## TASK ITEM
All of the entries below are to be retyped exactly.

START DATASET EXTRACT

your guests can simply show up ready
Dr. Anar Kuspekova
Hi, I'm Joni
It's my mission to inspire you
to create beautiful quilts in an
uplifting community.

END DATASET EXTRACT

## COMPLETED TASK
your guests can simply show up ready
Dr. Anar Kuspekova
Hi, I'm Joni
It's my mission to inspire you
to create beautiful quilts in an
uplifting community.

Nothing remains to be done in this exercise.